## <h1 align=center><font size = 7>Applied Data Science Capstone <br><font size = 5> Part 2: Segmenting and Clustering in Toronto <br> Adding latitude and longitude</font></h1>



For this part of the assignment it is required to get the latitude and longitude of the neighbourhoods given the postal code.

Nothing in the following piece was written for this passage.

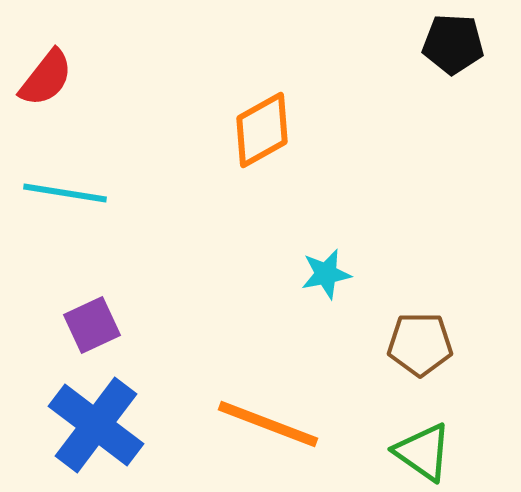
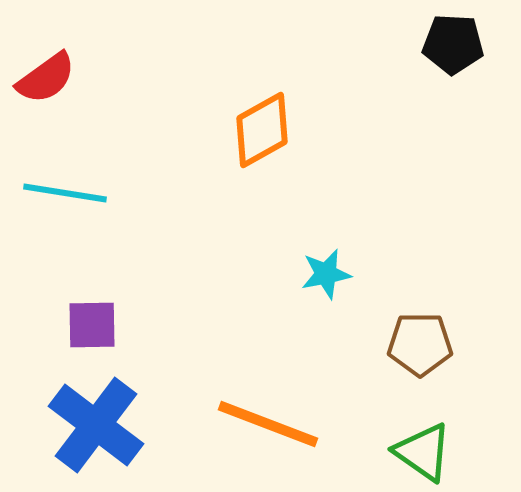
red semicircle: rotated 16 degrees clockwise
purple square: rotated 24 degrees clockwise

I will summarize the code used on the previous part to save time and space:

In [137]:
#Load Pandas
import pandas as pd

#Creation of the url containing the data:
url = 'https://en.wikipedia.org/wiki/List_of_postal_codes_of_Canada:_M'

#Reading the url and storing it on a list df:
data_raw = pd.read_html(url)
df = data_raw[0]

#Filtering out the not assigned boroughs:
df = df[df["Borough"] != "Not assigned"].reset_index(drop = True)
df

Unnamed: 0,Postal Code,Borough,Neighbourhood
0,M3A,North York,Parkwoods
1,M4A,North York,Victoria Village
2,M5A,Downtown Toronto,"Regent Park, Harbourfront"
3,M6A,North York,"Lawrence Manor, Lawrence Heights"
4,M7A,Downtown Toronto,"Queen's Park, Ontario Provincial Government"
...,...,...,...
98,M8X,Etobicoke,"The Kingsway, Montgomery Road, Old Mill North"
99,M4Y,Downtown Toronto,Church and Wellesley
100,M7Y,East Toronto,"Business reply mail Processing Centre, South C..."
101,M8Y,Etobicoke,"Old Mill South, King's Mill Park, Sunnylea, Hu..."

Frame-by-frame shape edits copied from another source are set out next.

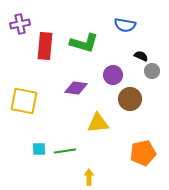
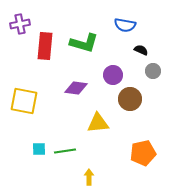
black semicircle: moved 6 px up
gray circle: moved 1 px right
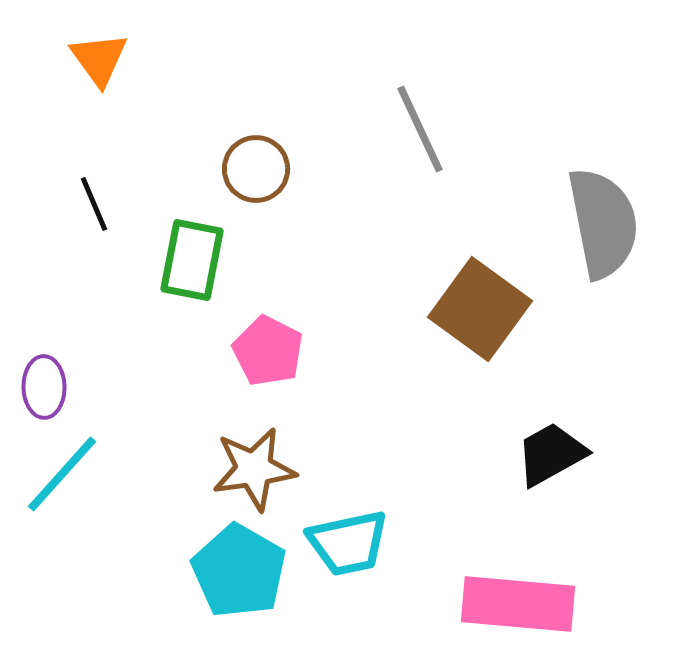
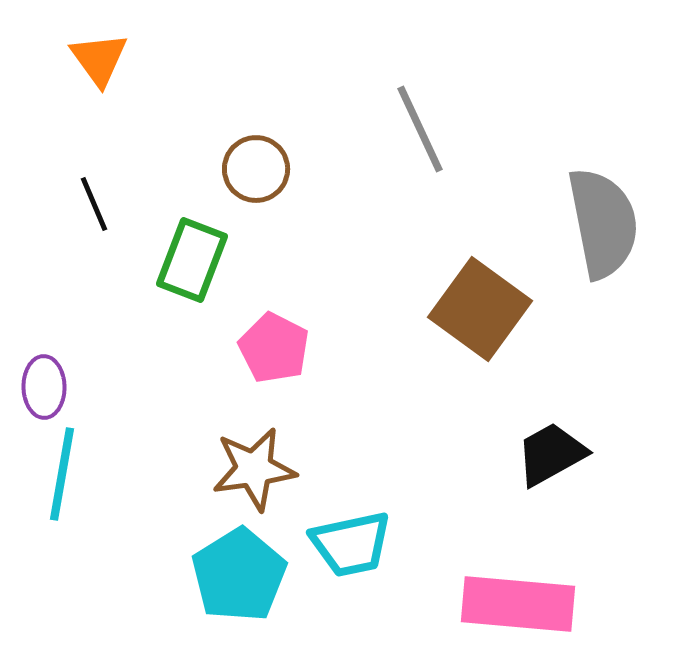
green rectangle: rotated 10 degrees clockwise
pink pentagon: moved 6 px right, 3 px up
cyan line: rotated 32 degrees counterclockwise
cyan trapezoid: moved 3 px right, 1 px down
cyan pentagon: moved 4 px down; rotated 10 degrees clockwise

I tried using the geocoder option, I wasn't able to get it to work using the code supplied. So I'm using the dataframe supplied.

In [138]:
#Importing the postal code dataframe
url2 = 'https://cocl.us/Geospatial_data'
postal_df = pd.read_csv(url2)

I verify the shape of the supplied dataframe is compatible with the data frame I got on the first part:

In [139]:
postal_df.shape

(103, 3)

Since the number of rows is the same as the dataframe I created on the first part, the dataframes can be combined.

In [140]:
postal_df

Unnamed: 0,Postal Code,Latitude,Longitude
0,M1B,43.806686,-79.194353
1,M1C,43.784535,-79.160497
2,M1E,43.763573,-79.188711
3,M1G,43.770992,-79.216917
4,M1H,43.773136,-79.239476
...,...,...,...
98,M9N,43.706876,-79.518188
99,M9P,43.696319,-79.532242
100,M9R,43.688905,-79.554724
101,M9V,43.739416,-79.588437


In order to add the latitude and longitude columns according to the postal code, I will first create empty columns on the `df` dataframe.

In [149]:
df['Latitude'] = ""
df['Longitude'] = ""
df

Unnamed: 0,Postal Code,Borough,Neighbourhood,Latitude,Longitude
0,M3A,North York,Parkwoods,,
1,M4A,North York,Victoria Village,,
2,M5A,Downtown Toronto,"Regent Park, Harbourfront",,
3,M6A,North York,"Lawrence Manor, Lawrence Heights",,
4,M7A,Downtown Toronto,"Queen's Park, Ontario Provincial Government",,
...,...,...,...,...,...
98,M8X,Etobicoke,"The Kingsway, Montgomery Road, Old Mill North",,
99,M4Y,Downtown Toronto,Church and Wellesley,,
100,M7Y,East Toronto,"Business reply mail Processing Centre, South C...",,
101,M8Y,Etobicoke,"Old Mill South, King's Mill Park, Sunnylea, Hu...",,


With a place to add the coordinates on the `df` datframe. I will now use a loop to go through each row on the data frame, get the coordinates according to the postal code stored and add that value on the desired column.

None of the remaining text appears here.